[Task input — start]

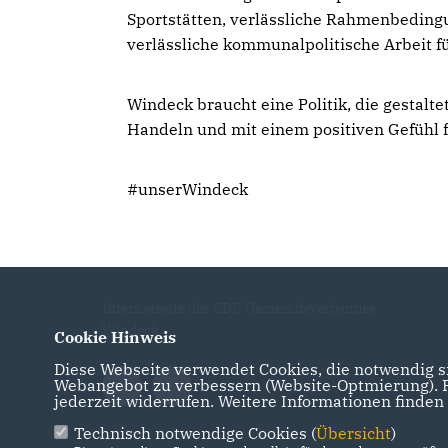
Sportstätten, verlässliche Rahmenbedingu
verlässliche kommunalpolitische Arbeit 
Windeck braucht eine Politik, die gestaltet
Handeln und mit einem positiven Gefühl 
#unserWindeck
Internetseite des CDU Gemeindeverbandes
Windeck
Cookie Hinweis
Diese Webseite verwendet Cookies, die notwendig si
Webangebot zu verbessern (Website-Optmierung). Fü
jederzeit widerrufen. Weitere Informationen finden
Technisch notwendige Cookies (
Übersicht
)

[Task input — finish]
[Task input — start]

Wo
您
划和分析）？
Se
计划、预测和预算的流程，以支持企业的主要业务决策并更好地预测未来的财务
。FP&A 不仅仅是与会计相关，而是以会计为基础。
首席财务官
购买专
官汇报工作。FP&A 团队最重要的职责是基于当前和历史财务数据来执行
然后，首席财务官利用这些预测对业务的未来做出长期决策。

[Task input — finish]

Your task
State the count of lines above containing the string "verlässliche", and add nothing to it.

Output for this exercise
2